TASK PROMPT » Only lines holding "that" are needed; copy each of them from the data below.

DATA EXCERPTS »
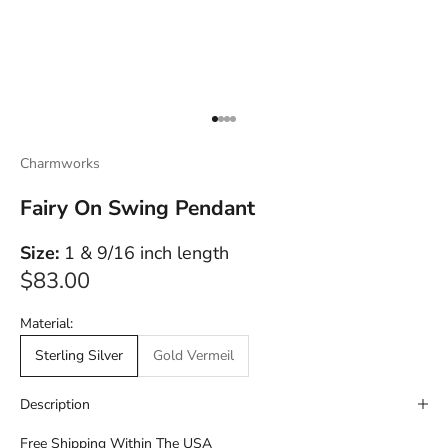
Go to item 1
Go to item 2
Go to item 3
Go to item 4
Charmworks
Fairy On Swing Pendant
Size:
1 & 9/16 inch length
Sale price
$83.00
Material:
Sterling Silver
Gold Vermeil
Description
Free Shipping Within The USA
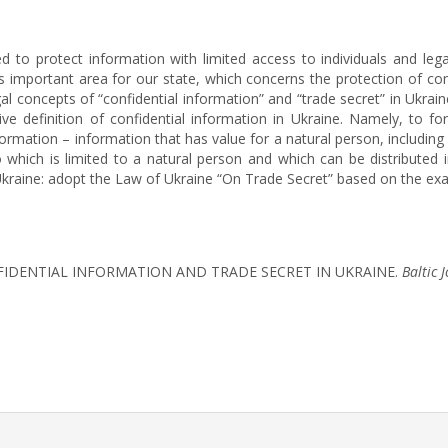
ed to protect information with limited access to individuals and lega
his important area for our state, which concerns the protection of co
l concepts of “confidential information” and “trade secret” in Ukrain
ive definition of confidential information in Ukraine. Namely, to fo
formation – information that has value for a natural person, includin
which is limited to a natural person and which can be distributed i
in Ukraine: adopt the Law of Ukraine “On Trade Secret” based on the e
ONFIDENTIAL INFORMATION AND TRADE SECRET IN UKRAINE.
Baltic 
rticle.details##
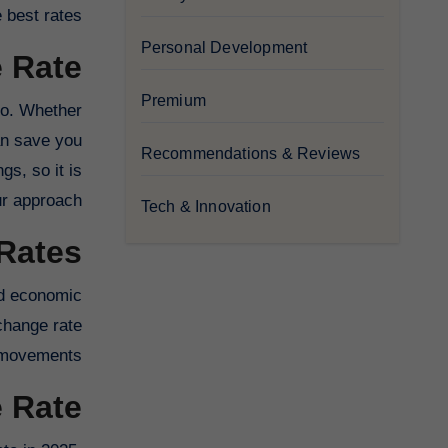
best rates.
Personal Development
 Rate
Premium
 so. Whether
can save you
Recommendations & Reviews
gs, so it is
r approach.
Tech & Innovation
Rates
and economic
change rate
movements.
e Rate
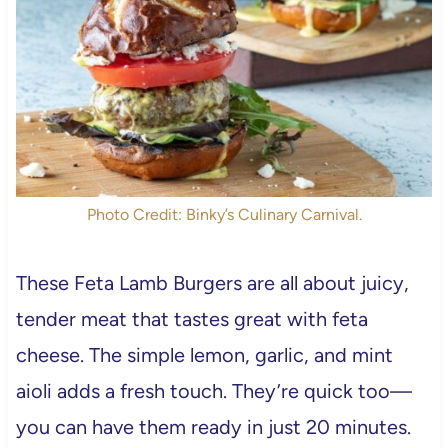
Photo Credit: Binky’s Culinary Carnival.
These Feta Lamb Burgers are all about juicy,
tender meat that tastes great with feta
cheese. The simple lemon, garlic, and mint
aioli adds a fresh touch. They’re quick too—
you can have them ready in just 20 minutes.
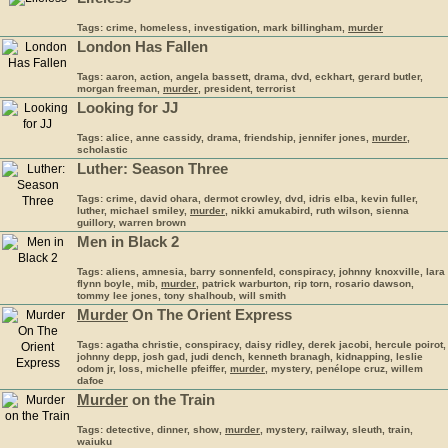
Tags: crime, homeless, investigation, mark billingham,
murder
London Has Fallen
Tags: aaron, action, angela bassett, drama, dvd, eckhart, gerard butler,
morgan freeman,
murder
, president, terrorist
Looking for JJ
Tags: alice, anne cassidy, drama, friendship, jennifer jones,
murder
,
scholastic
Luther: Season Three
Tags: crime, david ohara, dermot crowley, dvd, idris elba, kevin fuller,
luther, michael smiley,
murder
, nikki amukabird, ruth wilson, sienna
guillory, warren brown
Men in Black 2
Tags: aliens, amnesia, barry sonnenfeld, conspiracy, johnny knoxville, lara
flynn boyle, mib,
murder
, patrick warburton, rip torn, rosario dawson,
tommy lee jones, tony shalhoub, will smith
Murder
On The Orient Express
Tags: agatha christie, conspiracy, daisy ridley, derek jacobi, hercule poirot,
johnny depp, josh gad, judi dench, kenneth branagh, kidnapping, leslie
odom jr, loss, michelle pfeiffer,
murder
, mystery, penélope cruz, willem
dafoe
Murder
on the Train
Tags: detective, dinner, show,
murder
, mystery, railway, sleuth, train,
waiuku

OUTPUT OF THE TASK »
formation – information that has value for a natural person, includin
tender meat that tastes great with feta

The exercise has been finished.